::: SUPPLIED RECORDS :::

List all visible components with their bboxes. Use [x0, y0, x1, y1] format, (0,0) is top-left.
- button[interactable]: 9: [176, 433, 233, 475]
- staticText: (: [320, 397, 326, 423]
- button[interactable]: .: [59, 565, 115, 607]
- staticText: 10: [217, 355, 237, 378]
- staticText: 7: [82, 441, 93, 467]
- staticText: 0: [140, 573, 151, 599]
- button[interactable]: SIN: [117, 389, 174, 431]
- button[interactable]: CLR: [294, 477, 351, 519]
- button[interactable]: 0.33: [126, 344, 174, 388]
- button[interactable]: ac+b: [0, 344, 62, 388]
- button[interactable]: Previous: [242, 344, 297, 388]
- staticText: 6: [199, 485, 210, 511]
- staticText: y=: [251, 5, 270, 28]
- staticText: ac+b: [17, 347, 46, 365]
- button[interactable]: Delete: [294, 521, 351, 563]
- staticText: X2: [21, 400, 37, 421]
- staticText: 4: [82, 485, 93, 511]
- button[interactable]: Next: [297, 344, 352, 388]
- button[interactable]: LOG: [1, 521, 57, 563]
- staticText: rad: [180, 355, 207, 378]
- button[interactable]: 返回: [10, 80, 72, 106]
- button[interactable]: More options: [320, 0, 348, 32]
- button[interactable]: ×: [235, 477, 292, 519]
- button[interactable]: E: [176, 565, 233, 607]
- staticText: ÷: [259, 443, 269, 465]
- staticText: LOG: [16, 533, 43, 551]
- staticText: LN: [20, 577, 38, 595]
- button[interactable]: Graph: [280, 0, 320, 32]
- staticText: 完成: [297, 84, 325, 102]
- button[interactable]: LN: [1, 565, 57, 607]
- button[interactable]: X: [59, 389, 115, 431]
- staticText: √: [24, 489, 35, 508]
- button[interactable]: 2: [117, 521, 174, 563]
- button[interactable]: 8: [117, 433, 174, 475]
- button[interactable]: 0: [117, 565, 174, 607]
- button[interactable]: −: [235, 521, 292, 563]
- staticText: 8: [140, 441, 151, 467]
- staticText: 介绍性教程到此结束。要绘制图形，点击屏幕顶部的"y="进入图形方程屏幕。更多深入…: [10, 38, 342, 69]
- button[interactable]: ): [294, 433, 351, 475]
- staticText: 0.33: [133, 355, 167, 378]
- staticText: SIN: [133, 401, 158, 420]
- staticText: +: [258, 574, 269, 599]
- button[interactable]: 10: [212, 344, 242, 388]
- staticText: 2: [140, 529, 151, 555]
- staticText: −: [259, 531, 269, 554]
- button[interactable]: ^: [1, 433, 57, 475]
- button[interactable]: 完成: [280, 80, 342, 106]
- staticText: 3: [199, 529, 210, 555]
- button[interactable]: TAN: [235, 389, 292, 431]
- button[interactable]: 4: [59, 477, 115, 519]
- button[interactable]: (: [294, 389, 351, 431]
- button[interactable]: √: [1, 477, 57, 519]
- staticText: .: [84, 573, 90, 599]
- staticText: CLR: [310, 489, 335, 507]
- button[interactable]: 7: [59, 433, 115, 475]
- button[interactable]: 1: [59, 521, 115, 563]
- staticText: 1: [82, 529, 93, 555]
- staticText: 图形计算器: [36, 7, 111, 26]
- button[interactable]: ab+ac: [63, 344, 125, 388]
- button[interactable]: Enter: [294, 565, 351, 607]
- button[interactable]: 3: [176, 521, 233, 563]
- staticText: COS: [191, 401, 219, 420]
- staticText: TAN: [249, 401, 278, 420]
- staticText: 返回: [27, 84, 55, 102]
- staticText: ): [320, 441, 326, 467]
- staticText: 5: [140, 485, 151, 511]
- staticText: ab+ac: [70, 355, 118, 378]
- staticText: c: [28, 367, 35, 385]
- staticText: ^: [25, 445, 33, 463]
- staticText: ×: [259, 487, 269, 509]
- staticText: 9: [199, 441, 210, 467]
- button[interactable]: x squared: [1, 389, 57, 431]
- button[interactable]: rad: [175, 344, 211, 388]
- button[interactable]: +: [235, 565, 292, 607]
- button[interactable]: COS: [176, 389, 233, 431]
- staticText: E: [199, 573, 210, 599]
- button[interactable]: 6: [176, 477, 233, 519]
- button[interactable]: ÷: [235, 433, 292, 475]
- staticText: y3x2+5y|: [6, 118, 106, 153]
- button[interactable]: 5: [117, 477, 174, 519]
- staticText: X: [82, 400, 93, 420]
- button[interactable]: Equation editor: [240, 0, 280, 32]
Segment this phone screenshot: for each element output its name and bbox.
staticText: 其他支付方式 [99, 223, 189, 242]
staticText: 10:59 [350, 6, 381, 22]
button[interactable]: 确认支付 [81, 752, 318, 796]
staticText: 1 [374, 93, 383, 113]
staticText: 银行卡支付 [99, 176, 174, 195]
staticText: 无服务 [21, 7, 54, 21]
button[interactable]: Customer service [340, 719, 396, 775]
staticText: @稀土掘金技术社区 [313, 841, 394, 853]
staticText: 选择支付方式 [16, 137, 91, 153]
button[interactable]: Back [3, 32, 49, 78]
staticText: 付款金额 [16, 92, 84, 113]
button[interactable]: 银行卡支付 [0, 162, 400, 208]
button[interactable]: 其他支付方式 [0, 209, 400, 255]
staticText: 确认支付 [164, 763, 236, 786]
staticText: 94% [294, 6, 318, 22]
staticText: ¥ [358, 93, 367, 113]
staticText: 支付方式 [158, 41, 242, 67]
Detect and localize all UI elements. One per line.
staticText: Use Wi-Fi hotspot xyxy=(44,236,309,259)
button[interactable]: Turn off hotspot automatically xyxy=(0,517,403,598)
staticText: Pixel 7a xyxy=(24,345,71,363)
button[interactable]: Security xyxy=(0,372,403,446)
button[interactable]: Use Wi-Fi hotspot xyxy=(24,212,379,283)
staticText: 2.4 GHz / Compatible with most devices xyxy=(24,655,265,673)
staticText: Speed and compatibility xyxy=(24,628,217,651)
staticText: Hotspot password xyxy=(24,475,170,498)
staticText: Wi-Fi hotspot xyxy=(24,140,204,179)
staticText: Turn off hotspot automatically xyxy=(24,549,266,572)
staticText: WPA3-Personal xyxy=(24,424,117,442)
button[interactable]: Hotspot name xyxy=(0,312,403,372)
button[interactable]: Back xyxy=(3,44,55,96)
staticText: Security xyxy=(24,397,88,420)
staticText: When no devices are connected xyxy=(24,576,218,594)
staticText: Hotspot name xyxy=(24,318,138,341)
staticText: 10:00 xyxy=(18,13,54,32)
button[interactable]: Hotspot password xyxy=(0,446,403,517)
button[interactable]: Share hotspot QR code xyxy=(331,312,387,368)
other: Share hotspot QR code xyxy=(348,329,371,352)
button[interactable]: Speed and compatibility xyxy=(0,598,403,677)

:::

▶ TASK REQUIREMENTS
No line before the one with "Detect and localize" belongs in the answer; copy that line and the rest of the records exactly.

▶ EXPECTED OUTPUT
Detect and localize all UI elements. One per line.
staticText: Use Wi-Fi hotspot xyxy=(44,236,309,259)
button[interactable]: Turn off hotspot automatically xyxy=(0,517,403,598)
staticText: Pixel 7a xyxy=(24,345,71,363)
button[interactable]: Security xyxy=(0,372,403,446)
button[interactable]: Use Wi-Fi hotspot xyxy=(24,212,379,283)
staticText: 2.4 GHz / Compatible with most devices xyxy=(24,655,265,673)
staticText: Speed and compatibility xyxy=(24,628,217,651)
staticText: Hotspot password xyxy=(24,475,170,498)
staticText: Wi-Fi hotspot xyxy=(24,140,204,179)
staticText: Turn off hotspot automatically xyxy=(24,549,266,572)
staticText: WPA3-Personal xyxy=(24,424,117,442)
button[interactable]: Hotspot name xyxy=(0,312,403,372)
button[interactable]: Back xyxy=(3,44,55,96)
staticText: Security xyxy=(24,397,88,420)
staticText: When no devices are connected xyxy=(24,576,218,594)
staticText: Hotspot name xyxy=(24,318,138,341)
staticText: 10:00 xyxy=(18,13,54,32)
button[interactable]: Hotspot password xyxy=(0,446,403,517)
button[interactable]: Share hotspot QR code xyxy=(331,312,387,368)
other: Share hotspot QR code xyxy=(348,329,371,352)
button[interactable]: Speed and compatibility xyxy=(0,598,403,677)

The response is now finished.